The delay was not a concern at all to David Niederman, the president of United Jewish Organizations of Williamsburg and North Brooklyn, and a rabbi involved in the negotiations with the city over the policy.

“The mayor has personally committed to ensure public safety in a very responsible and collaborative way with the community,” Rabbi Niederman said. “These delays, I understand, are procedural stuff with the city. I have no doubt that everyone is on the same page and that this issue is going to be resolved to the satisfaction of all concerned.”


The Wall Street Journal
February 27, 2015

A Bad Call on Risky Circumcisions

by the Editorial Board

The herpes simplex virus, common and relatively harmless in adults, can be deadly to babies. Such infections in newborns are blessedly rare, but one thing is known to increase the risk significantly: the circumcision ritual called metzitzah b’peh, practiced by many ultra-Orthodox and some Orthodox Jews, in which a circumciser, or mohel, sucks blood from a newly cut penis with his mouth.

The New York City Health Department, American Academy of Pediatrics, Centers for Disease Control and Prevention and other authorities have long warned about the dangers of the practice. The Health Department has linked it to more than 12 herpes cases, and two deaths, since 2000, and has tried to get mohels to stop doing it.

That is why it is distressing to see Mayor Bill de Blasio and Orthodox leaders celebrating a deal they made this week to abandon the city’s modest effort to regulate the practice, and instead leave it to the ultra-Orthodox community to help limit the damage metzitzah b’peh does — but voluntarily, and only after babies get sick, not before.

Mr. de Blasio wants to stop requiring parents to sign a waiver acknowledging the risks of metzitzah b’peh. Rabbis called that policy, begun under Mayor Michael Bloomberg, an unconscionable infringement on religious freedom. They refused to use the forms and sued the city.

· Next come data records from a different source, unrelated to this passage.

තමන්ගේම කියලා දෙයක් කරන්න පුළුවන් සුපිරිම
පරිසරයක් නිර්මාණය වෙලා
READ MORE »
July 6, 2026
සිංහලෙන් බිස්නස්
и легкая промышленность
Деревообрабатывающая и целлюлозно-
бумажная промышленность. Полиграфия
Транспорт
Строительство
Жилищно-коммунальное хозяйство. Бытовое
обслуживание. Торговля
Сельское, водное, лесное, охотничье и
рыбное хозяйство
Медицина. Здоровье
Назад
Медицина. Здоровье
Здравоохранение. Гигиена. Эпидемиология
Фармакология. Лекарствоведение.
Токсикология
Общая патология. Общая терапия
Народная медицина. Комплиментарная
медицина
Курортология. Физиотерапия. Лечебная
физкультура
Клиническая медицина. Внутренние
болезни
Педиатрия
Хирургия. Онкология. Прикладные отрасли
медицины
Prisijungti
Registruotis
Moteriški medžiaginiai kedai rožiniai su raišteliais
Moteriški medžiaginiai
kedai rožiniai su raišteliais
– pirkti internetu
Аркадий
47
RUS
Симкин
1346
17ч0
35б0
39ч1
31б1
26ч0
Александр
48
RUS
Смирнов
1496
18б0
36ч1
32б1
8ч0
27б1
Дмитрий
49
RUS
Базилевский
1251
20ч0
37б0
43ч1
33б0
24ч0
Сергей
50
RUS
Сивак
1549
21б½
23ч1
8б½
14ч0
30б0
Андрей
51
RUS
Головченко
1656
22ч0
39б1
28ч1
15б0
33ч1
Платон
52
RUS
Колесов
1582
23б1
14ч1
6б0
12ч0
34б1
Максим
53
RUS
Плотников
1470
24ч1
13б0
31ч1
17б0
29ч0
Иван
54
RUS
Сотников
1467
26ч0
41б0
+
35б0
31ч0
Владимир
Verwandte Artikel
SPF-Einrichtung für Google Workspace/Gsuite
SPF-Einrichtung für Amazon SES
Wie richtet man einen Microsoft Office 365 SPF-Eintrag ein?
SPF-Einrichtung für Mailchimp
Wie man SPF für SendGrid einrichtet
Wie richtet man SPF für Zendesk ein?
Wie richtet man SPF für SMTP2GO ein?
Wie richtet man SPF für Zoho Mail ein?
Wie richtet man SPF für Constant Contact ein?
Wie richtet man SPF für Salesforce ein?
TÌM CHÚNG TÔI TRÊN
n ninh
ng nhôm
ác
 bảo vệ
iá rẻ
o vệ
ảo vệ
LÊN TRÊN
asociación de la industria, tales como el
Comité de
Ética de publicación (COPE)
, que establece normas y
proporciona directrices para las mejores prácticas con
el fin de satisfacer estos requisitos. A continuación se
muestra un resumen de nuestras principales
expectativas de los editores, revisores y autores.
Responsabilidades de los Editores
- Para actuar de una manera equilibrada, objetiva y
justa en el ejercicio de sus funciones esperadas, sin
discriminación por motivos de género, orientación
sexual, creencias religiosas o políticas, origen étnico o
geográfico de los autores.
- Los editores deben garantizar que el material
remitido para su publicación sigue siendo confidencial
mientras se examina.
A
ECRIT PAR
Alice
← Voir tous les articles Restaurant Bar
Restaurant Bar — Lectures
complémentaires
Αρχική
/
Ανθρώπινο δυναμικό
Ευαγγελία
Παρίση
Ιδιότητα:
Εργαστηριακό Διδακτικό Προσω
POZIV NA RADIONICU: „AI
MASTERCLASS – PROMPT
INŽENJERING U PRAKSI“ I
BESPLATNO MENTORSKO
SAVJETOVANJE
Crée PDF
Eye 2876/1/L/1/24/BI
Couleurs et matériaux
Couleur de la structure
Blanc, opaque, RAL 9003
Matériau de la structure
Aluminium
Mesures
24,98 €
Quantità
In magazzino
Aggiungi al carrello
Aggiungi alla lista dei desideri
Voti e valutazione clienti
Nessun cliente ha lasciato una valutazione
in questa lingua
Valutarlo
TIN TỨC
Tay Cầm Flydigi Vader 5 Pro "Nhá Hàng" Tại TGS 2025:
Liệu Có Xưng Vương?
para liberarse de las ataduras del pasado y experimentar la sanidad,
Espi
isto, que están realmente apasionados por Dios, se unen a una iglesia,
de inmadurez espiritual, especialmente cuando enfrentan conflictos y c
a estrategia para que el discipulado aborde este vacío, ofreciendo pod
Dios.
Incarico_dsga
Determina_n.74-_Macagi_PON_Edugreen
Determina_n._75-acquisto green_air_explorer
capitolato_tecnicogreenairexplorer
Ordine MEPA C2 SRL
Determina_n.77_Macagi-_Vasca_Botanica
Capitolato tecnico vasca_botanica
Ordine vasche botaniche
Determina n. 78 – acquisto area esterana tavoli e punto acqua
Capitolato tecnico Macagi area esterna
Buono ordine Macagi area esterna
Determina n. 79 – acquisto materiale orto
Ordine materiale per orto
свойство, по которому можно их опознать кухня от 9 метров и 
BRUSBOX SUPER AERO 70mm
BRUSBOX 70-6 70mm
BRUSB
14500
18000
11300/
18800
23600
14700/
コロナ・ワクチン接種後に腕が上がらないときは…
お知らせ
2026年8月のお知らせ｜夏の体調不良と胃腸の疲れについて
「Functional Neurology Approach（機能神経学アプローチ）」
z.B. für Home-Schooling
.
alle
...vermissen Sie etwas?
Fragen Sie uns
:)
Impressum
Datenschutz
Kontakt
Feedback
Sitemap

And so Mr. de Blasio, who has pleased the potent Orthodox voting bloc by ridiculing the policy as unenforceable while making no visible effort to enforce it, has decided simply to let the mohels do their thing, until a baby gets sick. The plan then is to do a series of DNA tests; if the baby’s mohel has the same herpes strain as the infected baby, he will be forbidden to do circumcisions.

The plan needs Board of Health approval. The board should say no and take a stand for basic hygiene and common sense. Otherwise, this will be a city that requires tattoo artists to take infection-control courses and use sterile tools but tolerates an amateur surgery in which infection is fought with no more than perhaps a swig of Listerine.

The administration says it will ask hospitals and doctors to distribute information about the risks of metzitzah b’peh, which should include accurate descriptions, including photographs, of the lesions and brain injuries suffered by babies whose safety their rabbis — and mayor — have allowed to be jeopardized.